To what extent does your organisation tap into its procurement team’s expertise before, during and after tendering for a new recruitment supplier? Does your organisation recognise the importance of procurement in the role of trusted advisor throughout the lifecycle of the contract? And if you work in procurement, do your internal customers see you as adding value and is there anything you can do to ensure they do? Rullion Solutions’ research team speaks to Sarah-Jayne Aldridge, Category Group Manager for Indirect Procurement at multinational mining company, Anglo American, to get her views on the topic.

Procurement people not only add value once a contract has been signed but they can also ensure that the contract keeps moving forward and aggregate spend over its lifespan, stressed Aldridge.

In recruitment, for example, it is important to continually review and look at the volume and quality of candidates coming through your preferred supplier list, she said. Failure to do this might result in missing an opportunity to drive some of the consumption to the right suppliers, she added.
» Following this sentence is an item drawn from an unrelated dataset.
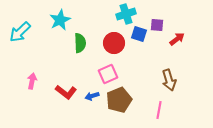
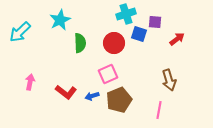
purple square: moved 2 px left, 3 px up
pink arrow: moved 2 px left, 1 px down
“And I think, what people forget, is that procurement can help you with that. They assume you’ve put a preferred supplier list in place and it stays there. It doesn’t evolve. It doesn’t develop. You keep it as it is, but you can move it and you can shape it, and procurement can add some impartiality to the process and provide an holistic approach.”

In fact, you can go a step further and actually influence the maturity of the contract from a procurement perspective, she added.

Procurement’s role

As well as looking for efficiencies, procurement is there to ensure the supplier adheres to the Service Level Agreements stipulated as part of the contract. Procurement can help to manage the contract and ensure that the supplier is keeping to the contract, she said.

“Employees have performance measures, why shouldn’t suppliers,” said Aldridge.

Failure to have such a mechanism in place can result in a well performing supplier starting to do badly or to do its own thing. The supplier may not even know they are doing badly but it may just not be in line with what the company wants because their business needs have changed and they haven’t discussed those changes with the supplier, she said.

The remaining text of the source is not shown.